Je commence à avoir une certaine expérience dans l’édition de livres et de jeux. Je voudrais aujourd’hui vous partager une coulisse particulière du métier d’auteur. Si vous êtes lecteur, cela pourra peut-être vous amener à voir ce que vous consommez un peu différemment ; si vous avez envie d’éditer ou d’auto-éditer quelque chose, cela pourra vous être utile de vous lancer en sachant ce qui vous attend.
Auteur, éditeur, qui fait quoi ?
L’image d’Épinal, c’est un auteur qui peaufine amoureusement son manuscrit dans les règles de l’art, avant de le transmettre à l’éditeur qui fera le reste.
Pas du tout. Le grand malentendu, qui surprend tout le monde à chaque fois, c’est l’idée que vendre le livre serait le travail de l’éditeur. Je pense que ça devrait l’être. Mais ce n’est plus le cas, en tout cas plus maintenant. C’est devenu le travail de l’auteur.
La réalité, c’est que l’auteur écrit, puis assure la communication du livre notamment sur les réseaux sociaux. L’éditeur, lui, assure deux autres fonctions essentielles, qui sont la fabrication et la distribution. Mais pas la vente au grand public. Son travail, c’est d’assurer la vente auprès des libraires, auprès de qui des commerciaux vont venir défendre les nouveautés dans un marché qui produit constamment.
Si vous suivez des auteurs et autrices sur les réseaux sociaux, vous avez sûrement déjà constaté que ceux qui prennent leur activité au sérieux rappellent souvent à leur communauté de mettre un commentaire sur Amazon. Cela ne veut pas dire qu’ils vous demandent d’acheter sur Amazon, pas du tout ! C’est un effet du système un peu plus bizarre que cela…
L’économie réelle d’un livre
Les droits d’auteur sont censés être grosso modo 8% du prix public d’un livre. Généralement, on vous proposera moins pour un livre (mais résistez). Pour un jeu illustré, les droits seront répartis entre l’auteur et l’illustrateur, donc, on est à 4%, au mieux.

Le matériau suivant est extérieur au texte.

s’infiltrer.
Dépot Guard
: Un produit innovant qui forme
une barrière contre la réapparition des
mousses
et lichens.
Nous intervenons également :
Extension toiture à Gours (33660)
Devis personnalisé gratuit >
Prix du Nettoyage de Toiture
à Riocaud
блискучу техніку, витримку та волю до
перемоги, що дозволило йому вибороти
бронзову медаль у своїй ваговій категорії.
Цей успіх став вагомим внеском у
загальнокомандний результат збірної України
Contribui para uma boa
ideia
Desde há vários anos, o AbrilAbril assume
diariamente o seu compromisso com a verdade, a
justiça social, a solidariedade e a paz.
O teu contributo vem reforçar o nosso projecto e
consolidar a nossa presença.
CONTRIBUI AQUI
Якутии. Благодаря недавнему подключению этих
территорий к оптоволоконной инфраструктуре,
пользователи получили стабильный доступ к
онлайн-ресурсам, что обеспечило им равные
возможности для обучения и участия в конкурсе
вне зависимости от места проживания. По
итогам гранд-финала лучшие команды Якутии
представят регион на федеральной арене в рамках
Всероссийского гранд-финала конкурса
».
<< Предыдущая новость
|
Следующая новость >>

Et dans le cas d’une collaboration… où il peut y avoir deux auteurs, et un illustrateur (j’en ai deux à mon actif)… on peut descendre jusqu’à 2%. Donc, ce n’est pas parce qu’on est auteur publié qu’on se roule dans l’argent tous les matins. Au final, en grande moyenne, sur un livre vendu 20€, l’auteur touchera moins de 2€.
Cela ne veut pas dire non plus que l’éditeur se gave sur son dos ! 30% du livre part à la vente (c’est la marge que prend Amazon par exemple). Il y a aussi l’impression, la logistique, le stockage, la part du diffuseur, les représentants (qui vont pousser les livres auprès des libraires), et les salaires de toutes les équipes qui participent au fait de transformer un manuscrit imprimé sur du papier pelure, en bel ouvrage instagrammable. Jongler avec tous ces coûts n’est pas une mince affaire. Globalement, l’édition perd de l’argent.

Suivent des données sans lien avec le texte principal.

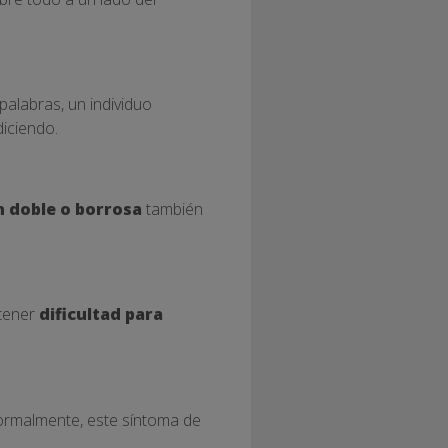
 palabras, un individuo
iciendo.
n doble o borrosa
también
 tener
dificultad para
Normalmente, este síntoma de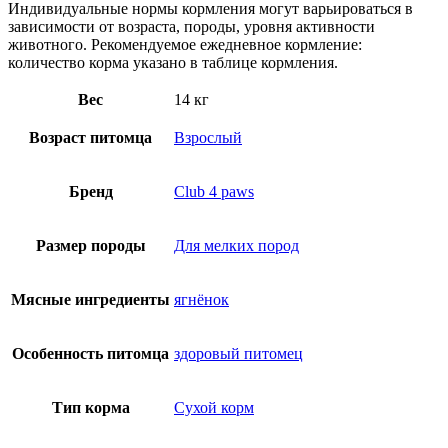
Индивидуальные нормы кормления могут варьироваться в
зависимости от возраста, породы, уровня активности
животного. Рекомендуемое ежедневное кормление:
количество корма указано в таблице кормления.
Вес
14 кг
Возраст питомца
Взрослый
Бренд
Club 4 paws
Размер породы
Для мелких пород
Мясные ингредиенты
ягнёнок
Особенность питомца
здоровый питомец
Тип корма
Сухой корм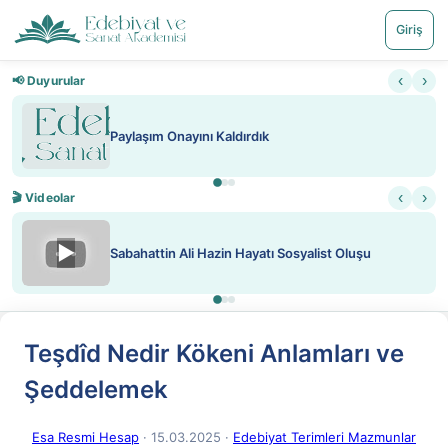
Giriş
‹
›
📢 Duyurular
Paylaşım Onayını Kaldırdık
‹
›
🎬 Videolar
▶
Sabahattin Ali Hazin Hayatı Sosyalist Oluşu
Teşdîd Nedir Kökeni Anlamları ve
Şeddelemek
Esa Resmi Hesap
· 15.03.2025
·
Edebiyat Terimleri Mazmunlar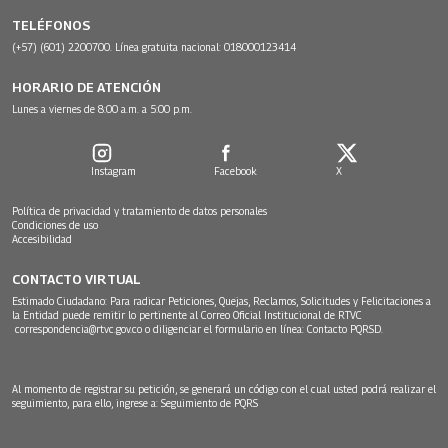
TELÉFONOS
(+57) (601) 2200700. Línea gratuita nacional: 018000123414
HORARIO DE ATENCIÓN
Lunes a viernes de 8:00 a.m. a 5:00 p.m.
Instagram
Facebook
X
Política de privacidad y tratamiento de datos personales
Condiciones de uso
Accesibilidad
CONTACTO VIRTUAL
Estimado Ciudadano: Para radicar Peticiones, Quejas, Reclamos, Solicitudes y Felicitaciones a
la Entidad puede remitir lo pertinente al Correo Oficial Institucional de RTVC
correspondencia@rtvc.gov.co
o diligenciar el formulario en línea:
Contacto PQRSD.
Al momento de registrar su petición, se generará un código con el cual usted podrá realizar el
seguimiento, para ello, ingrese a:
Seguimiento de PQRS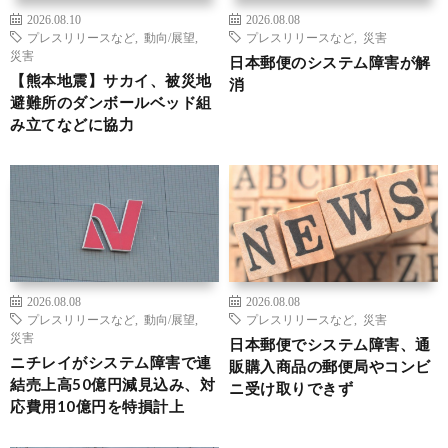
2026.08.10
2026.08.08
プレスリリースなど
,
動向/展望
,
プレスリリースなど
,
災害
災害
日本郵便のシステム障害が解
【熊本地震】サカイ、被災地
消
避難所のダンボールベッド組
み立てなどに協力
2026.08.08
2026.08.08
プレスリリースなど
,
動向/展望
,
プレスリリースなど
,
災害
災害
日本郵便でシステム障害、通
ニチレイがシステム障害で連
販購入商品の郵便局やコンビ
結売上高50億円減見込み、対
ニ受け取りできず
応費用10億円を特損計上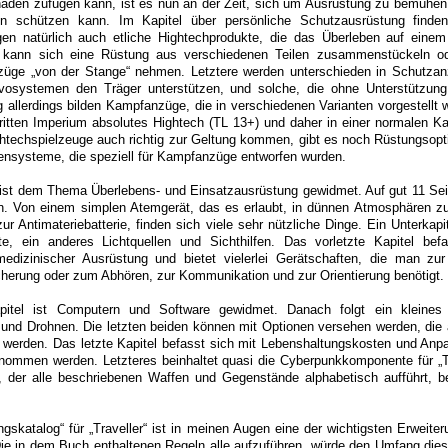
den zufügen kann, ist es nun an der Zeit, sich um Ausrüstung zu bemühen
n schützen kann. Im Kapitel über persönliche Schutzausrüstung finde
en natürlich auch etliche Hightechprodukte, die das Überleben auf einem
n kann sich eine Rüstung aus verschiedenen Teilen zusammenstückeln od
üge „von der Stange“ nehmen. Letztere werden unterschieden in Schutzan
vosystemen den Träger unterstützen, und solche, die ohne Unterstützu
allerdings bilden Kampfanzüge, die in verschiedenen Varianten vorgestellt 
ritten Imperium absolutes Hightech (TL 13+) und daher in einer normalen 
ghtechspielzeuge auch richtig zur Geltung kommen, gibt es noch Rüstungsopt
ensysteme, die speziell für Kampfanzüge entworfen wurden.
ist dem Thema Überlebens- und Einsatzausrüstung gewidmet. Auf gut 11 Seit
n. Von einem simplen Atemgerät, das es erlaubt, in dünnen Atmosphären z
ur Antimateriebatterie, finden sich viele sehr nützliche Dinge. Ein Unterkapi
te, ein anderes Lichtquellen und Sichthilfen. Das vorletzte Kapitel bef
medizinischer Ausrüstung und bietet vielerlei Gerätschaften, die man zu
cherung oder zum Abhören, zur Kommunikation und zur Orientierung benötigt.
apitel ist Computern und Software gewidmet. Danach folgt ein kleines 
r und Drohnen. Die letzten beiden können mit Optionen versehen werden, di
 werden. Das letzte Kapitel befasst sich mit Lebenshaltungskosten und Anp
nommen werden. Letzteres beinhaltet quasi die Cyberpunkkomponente für „Tr
x, der alle beschriebenen Waffen und Gegenstände alphabetisch aufführt, b
gskatalog“ für „Traveller“ ist in meinen Augen eine der wichtigsten Erweiter
Die in dem Buch enthaltenen Regeln alle aufzuführen, würde den Umfang die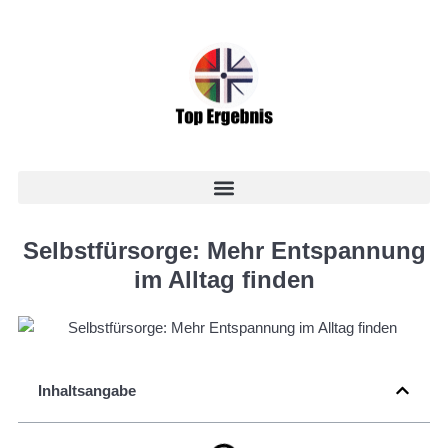
Selbstfürsorge: Mehr Entspannung
im Alltag finden
Inhaltsangabe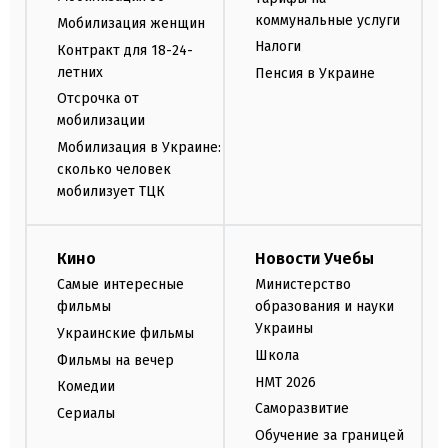
коммунальные услуги
Мобилизация женщин
Налоги
Контракт для 18-24-
летних
Пенсия в Украине
Отсрочка от
мобилизации
Мобилизация в Украине:
сколько человек
мобилизует ТЦК
Кино
Новости Учебы
Самые интересные
Министерство
фильмы
образования и науки
Украины
Украинские фильмы
Школа
Фильмы на вечер
НМТ 2026
Комедии
Саморазвитие
Сериалы
Обучение за границей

Notamment, les amateurs de tarots et d’oracle auront peut-être entendu parler du changement appliqué à la TVA : jusqu’à récemment, un jeu de cartes comptait comme un livre aux yeux de la loi, donc était soumis à la TVA du livre, très réduite. Depuis le confinement, les ventes d’oracles ont explosé. Le législateur a fini par suivre (les douaniers devaient en avoir marre de voir passer des tonnes de jeux qui ne leur ramenaient rien). Maintenant, un jeu n’est plus considéré comme un livre, donc il est soumis à une TVA à 20%. 20%, c’est énorme, donc cela a bouleversé l’économie de la production. Vous verrez certains prix augmenter, d’autres non (Animae par exemple a réussi à maintenir le mini Rider-Waite au même prix que le tarot de Marseille dans la même collection, c’est appréciable), mais la rentabilité chute.

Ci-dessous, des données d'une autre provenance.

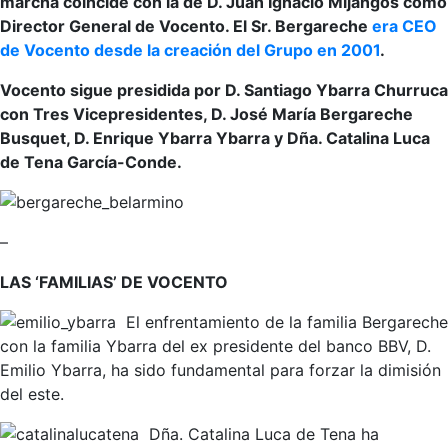
marcha coincide con la de D. Juan Ignacio Mijangos como
Director General de Vocento. El Sr. Bergareche
era CEO
de Vocento desde la creación del Grupo en 2001
.
Vocento sigue presidida por D. Santiago Ybarra Churruca
con Tres Vicepresidentes, D. José María Bergareche
Busquet, D. Enrique Ybarra Ybarra y Dña. Catalina Luca
de Tena García-Conde.
–
LAS ‘FAMILIAS’ DE VOCENTO
El enfrentamiento de la familia Bergareche
con la familia Ybarra del ex presidente del banco BBV, D.
Emilio Ybarra, ha sido fundamental para forzar la dimisión
del este.
Dña. Catalina Luca de Tena ha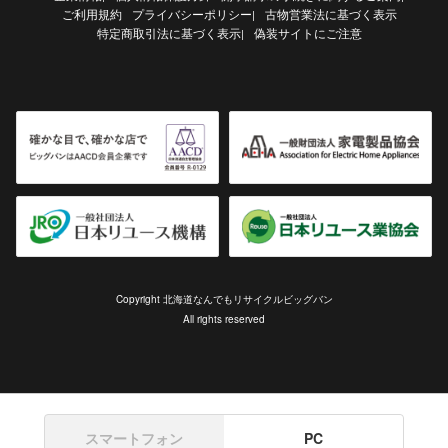
ご利用規約
プライバシーポリシー
古物営業法に基づく表示
|
特定商取引法に基づく表示
偽装サイトにご注意
|
Copyright 北海道なんでもリサイクルビッグバン
All rights reserved
スマートフォン
PC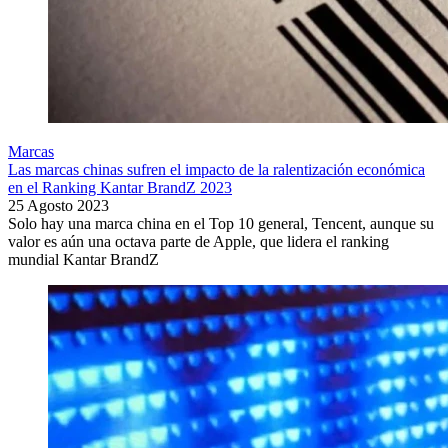
Marcas
Las marcas chinas sufren el impacto de la ralentización económica
en el Ranking Kantar BrandZ 2023
25 Agosto 2023
Solo hay una marca china en el Top 10 general, Tencent, aunque su
valor es aún una octava parte de Apple, que lidera el ranking
mundial Kantar BrandZ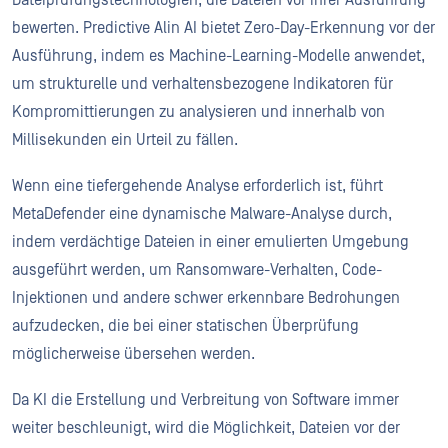
Dateiprüfungstechnologien, die Dateien vor ihrer Ausführung
bewerten. Predictive Alin AI bietet Zero-Day-Erkennung vor der
Ausführung, indem es Machine-Learning-Modelle anwendet,
um strukturelle und verhaltensbezogene Indikatoren für
Kompromittierungen zu analysieren und innerhalb von
Millisekunden ein Urteil zu fällen.
Wenn eine tiefergehende Analyse erforderlich ist, führt
MetaDefender eine dynamische Malware-Analyse durch,
indem verdächtige Dateien in einer emulierten Umgebung
ausgeführt werden, um Ransomware-Verhalten, Code-
Injektionen und andere schwer erkennbare Bedrohungen
aufzudecken, die bei einer statischen Überprüfung
möglicherweise übersehen werden.
Da KI die Erstellung und Verbreitung von Software immer
weiter beschleunigt, wird die Möglichkeit, Dateien vor der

Vendre un livre : c’est n’importe quoi
Bref, l’éditeur assure la fabrication et la distribution du livre. La distribution, c’est le diffuseur qui va toucher un réseau de libraires. La présence en rayon est absolument cruciale, car voir un livre permet de savoir qu’il existe. D’où la nécessité de soutenir les librairies, car sans votre libraire pour vous parler d’un livre qu’il a lu et aimé, ce sera le marketing et les algorithmes qui viendront vous le vendre, et ce ne sera pas le même résultat pour vous.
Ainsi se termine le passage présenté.